Abstract:On-device large language models (LLMs), referring to running LLMs on edge devices, have raised considerable interest owing to their superior privacy, reduced latency, and bandwidth saving. Nonetheless, the capabilities of on-device LLMs are intrinsically constrained by the limited capacity of edge devices compared to the much more powerful cloud centers. To bridge the gap between cloud-based and on-device AI, mobile edge intelligence (MEI) presents a viable solution to this problem by provisioning AI capabilities within the edge of mobile networks with improved privacy and latency relative to cloud computing. MEI sits between on-device AI and cloud-based AI, featuring wireless communications and more powerful computing resources than end devices. This article provides a contemporary survey on harnessing MEI for LLMs. We first cover the preliminaries of LLMs, starting with LLMs and MEI, followed by resource-efficient LLM techniques. We then illustrate several killer applications to demonstrate the need for deploying LLMs at the network edge and present an architectural overview of MEI for LLMs (MEI4LLM). Subsequently, we delve into various aspects of MEI4LLM, extensively covering edge LLM caching and delivery, edge LLM training, and edge LLM inference. Finally, we identify future research opportunities. We aim to inspire researchers in the field to leverage mobile edge computing to facilitate LLM deployment in close proximity to users, thereby unleashing the potential of LLMs across various privacy- and delay-sensitive applications.
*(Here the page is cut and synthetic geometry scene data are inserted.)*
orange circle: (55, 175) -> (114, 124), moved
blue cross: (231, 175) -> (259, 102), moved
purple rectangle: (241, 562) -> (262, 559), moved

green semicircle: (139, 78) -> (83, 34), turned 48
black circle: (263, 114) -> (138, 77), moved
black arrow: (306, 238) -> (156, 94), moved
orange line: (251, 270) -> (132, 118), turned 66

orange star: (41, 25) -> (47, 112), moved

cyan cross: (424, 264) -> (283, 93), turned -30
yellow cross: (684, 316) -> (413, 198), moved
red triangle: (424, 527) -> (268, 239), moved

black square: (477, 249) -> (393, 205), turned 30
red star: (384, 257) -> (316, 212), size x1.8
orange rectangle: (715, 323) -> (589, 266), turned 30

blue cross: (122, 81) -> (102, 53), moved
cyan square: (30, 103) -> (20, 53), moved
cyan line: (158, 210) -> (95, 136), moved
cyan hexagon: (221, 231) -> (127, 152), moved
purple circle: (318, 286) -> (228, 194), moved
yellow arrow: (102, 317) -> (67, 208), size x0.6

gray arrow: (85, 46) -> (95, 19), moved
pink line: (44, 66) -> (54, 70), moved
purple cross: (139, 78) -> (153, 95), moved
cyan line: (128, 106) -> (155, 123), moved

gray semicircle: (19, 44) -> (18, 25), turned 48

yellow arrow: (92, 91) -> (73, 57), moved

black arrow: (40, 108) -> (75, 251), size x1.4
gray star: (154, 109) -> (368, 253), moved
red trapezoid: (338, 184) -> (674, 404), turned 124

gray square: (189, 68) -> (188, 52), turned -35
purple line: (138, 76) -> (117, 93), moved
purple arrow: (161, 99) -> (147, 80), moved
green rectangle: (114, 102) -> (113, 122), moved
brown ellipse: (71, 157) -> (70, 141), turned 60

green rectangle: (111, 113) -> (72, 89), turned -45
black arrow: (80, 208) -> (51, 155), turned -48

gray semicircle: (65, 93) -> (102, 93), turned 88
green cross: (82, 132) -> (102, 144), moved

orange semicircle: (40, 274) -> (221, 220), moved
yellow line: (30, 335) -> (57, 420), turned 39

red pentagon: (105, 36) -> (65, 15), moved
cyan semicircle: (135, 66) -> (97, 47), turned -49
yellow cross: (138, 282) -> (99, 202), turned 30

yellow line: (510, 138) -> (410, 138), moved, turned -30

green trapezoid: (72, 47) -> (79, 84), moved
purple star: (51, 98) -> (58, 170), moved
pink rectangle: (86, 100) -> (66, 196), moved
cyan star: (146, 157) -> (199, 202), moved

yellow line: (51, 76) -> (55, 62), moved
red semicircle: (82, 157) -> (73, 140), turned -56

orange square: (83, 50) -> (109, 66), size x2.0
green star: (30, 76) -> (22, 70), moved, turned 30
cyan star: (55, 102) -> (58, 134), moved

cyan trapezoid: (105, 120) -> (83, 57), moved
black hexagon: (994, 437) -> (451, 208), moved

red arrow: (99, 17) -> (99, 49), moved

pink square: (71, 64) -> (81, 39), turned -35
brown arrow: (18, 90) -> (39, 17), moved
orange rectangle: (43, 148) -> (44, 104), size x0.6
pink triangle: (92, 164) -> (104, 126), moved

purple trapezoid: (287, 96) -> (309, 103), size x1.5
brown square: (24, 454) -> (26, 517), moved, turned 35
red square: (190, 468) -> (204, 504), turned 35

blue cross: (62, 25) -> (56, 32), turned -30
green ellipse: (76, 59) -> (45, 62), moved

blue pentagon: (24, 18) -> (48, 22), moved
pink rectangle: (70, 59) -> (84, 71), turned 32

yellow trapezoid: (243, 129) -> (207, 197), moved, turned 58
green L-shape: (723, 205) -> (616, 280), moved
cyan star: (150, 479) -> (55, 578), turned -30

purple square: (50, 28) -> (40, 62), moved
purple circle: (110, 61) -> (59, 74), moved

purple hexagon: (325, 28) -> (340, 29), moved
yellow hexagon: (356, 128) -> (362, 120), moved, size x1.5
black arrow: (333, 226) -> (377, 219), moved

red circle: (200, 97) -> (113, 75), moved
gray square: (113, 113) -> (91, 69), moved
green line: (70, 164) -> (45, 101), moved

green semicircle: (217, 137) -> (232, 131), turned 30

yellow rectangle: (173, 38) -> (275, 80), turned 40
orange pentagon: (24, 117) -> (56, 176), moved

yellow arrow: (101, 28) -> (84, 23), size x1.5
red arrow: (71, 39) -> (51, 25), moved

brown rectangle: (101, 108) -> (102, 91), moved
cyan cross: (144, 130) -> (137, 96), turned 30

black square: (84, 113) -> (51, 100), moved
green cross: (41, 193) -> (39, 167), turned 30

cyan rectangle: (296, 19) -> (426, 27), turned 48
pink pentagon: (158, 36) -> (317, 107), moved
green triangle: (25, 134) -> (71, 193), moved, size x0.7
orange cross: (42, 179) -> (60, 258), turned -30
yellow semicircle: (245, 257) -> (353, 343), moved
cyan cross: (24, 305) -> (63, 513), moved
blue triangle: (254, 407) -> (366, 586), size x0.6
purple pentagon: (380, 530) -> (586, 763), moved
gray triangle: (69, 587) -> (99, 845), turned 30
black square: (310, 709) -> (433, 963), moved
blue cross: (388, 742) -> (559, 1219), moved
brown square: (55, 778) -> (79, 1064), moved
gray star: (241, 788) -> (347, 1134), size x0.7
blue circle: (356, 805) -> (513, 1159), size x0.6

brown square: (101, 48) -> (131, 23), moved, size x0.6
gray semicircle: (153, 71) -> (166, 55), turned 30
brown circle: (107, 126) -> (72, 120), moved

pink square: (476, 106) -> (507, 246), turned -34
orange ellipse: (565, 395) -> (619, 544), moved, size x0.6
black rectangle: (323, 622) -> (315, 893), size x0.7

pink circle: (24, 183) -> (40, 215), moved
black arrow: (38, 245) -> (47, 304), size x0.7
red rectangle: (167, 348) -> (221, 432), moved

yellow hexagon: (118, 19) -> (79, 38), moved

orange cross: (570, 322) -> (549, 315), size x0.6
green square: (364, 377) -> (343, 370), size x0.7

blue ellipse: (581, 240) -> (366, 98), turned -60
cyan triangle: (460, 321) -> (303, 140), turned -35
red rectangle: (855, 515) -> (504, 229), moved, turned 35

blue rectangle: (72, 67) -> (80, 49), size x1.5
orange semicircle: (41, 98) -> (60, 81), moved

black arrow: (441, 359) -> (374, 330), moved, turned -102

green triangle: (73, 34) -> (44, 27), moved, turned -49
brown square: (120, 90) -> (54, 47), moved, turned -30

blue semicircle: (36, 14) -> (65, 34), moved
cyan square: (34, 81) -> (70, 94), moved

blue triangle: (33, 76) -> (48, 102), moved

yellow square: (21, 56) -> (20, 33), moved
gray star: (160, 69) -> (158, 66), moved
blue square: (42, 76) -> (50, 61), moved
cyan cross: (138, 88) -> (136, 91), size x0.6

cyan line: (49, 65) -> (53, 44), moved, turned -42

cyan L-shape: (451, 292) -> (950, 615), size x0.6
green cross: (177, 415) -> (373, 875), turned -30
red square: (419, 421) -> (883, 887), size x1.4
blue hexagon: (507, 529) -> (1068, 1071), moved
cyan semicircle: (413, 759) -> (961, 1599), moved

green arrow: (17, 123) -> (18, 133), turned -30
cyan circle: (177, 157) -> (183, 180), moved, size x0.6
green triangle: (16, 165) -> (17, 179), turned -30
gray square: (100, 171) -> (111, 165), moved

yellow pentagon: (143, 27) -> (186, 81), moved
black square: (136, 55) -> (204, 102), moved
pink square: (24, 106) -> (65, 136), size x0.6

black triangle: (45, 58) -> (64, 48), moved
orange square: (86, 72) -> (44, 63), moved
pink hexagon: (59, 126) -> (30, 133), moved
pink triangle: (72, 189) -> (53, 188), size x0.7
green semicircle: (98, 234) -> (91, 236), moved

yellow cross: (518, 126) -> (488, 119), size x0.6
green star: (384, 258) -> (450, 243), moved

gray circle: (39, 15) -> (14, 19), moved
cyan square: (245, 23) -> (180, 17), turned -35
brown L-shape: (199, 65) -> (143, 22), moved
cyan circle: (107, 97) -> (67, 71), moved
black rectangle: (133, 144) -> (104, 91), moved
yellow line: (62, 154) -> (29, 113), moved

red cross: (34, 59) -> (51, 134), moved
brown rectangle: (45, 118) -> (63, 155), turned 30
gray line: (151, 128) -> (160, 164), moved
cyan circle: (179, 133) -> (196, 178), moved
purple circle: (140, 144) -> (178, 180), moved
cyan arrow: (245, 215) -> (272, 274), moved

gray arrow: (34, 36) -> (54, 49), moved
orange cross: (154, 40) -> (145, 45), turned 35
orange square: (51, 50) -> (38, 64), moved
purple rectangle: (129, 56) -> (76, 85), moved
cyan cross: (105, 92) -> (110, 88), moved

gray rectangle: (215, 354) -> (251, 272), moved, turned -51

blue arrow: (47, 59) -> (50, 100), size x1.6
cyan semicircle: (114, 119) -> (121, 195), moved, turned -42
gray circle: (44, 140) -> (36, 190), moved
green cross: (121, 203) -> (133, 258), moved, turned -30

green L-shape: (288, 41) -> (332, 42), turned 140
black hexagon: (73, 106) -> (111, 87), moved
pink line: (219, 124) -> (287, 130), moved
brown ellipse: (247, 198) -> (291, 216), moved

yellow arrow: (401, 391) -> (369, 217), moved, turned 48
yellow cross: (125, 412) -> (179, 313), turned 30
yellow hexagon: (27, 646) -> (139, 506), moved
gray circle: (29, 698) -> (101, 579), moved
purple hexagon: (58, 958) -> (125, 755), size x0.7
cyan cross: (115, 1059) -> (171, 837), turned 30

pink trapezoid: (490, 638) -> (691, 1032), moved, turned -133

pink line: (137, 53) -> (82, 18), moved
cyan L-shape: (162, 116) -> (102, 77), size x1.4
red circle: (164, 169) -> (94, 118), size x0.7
What problem does this paper attempt to address?
### Problems the Paper Aims to Solve
This paper aims to explore how to utilize Mobile Edge Intelligence (MEI) to support the deployment of Large Language Models (LLMs) on edge devices. Specifically, the paper attempts to address the following key issues:
1. **Gap between Cloud Centers and Edge Devices**:
- Currently, most LLMs primarily run in cloud data centers, which brings inherent issues such as data privacy breaches, high bandwidth costs, and long service delays.
- Edge devices, due to limited computing, storage, and memory resources, find it challenging to support large-scale LLMs.
2. **Deployment of LLMs on Edge Devices**:
- Although deploying LLMs on edge devices can enhance privacy protection and reduce latency, existing industrial efforts mainly focus on smaller-scale LLMs with parameters less than 1 billion, which have relatively limited functionality.
- With increasing demand, there is a need to deploy larger-scale LLMs on edge devices, but this significantly increases computational and storage overhead.
3. **Model Training on Edge Devices**:
- Fine-tuning on edge devices can achieve personalized and context-aware AI applications, but due to high training costs, existing edge LLM products usually do not include this feature.
4. **Resource-Efficient Deployment**:
- How to efficiently cache, transmit, train, and infer LLMs in mobile edge networks to improve storage, communication, and computing efficiency.
### Solutions
To address the above challenges, the paper proposes the following solutions:
1. **Mobile Edge Intelligence (MEI)**:
- MEI provides computing resources at the network edge, between device-end AI and cloud AI, combining wireless communication technology to achieve low-latency and high-privacy AI services.
- The development of 6G mobile networks will enable MEI to support low-latency inference and training services for large-scale LLMs.
2. **Resource-Efficient LLM Technologies**:
- Including parameter-efficient fine-tuning, split inference/learning, efficient LLM caching and transmission technologies to optimize storage, computing, and communication efficiency.
3. **Architectural Design**:
- Proposes an AI-native architecture, including parameter-sharing LLM caching and transmission, distributed LLM training/fine-tuning, and distributed LLM inference to support the deployment of LLMs on edge devices.
4. **Application Scenarios**:
- The paper details several key application scenarios, such as mobile health, humanoid robots, autonomous driving, and virtual assistants, demonstrating the necessity and advantages of deploying LLMs on edge devices.
Through these methods, the paper aims to promote the migration of LLMs from cloud centers to edge devices, unleashing their potential in various privacy-sensitive and latency-sensitive applications.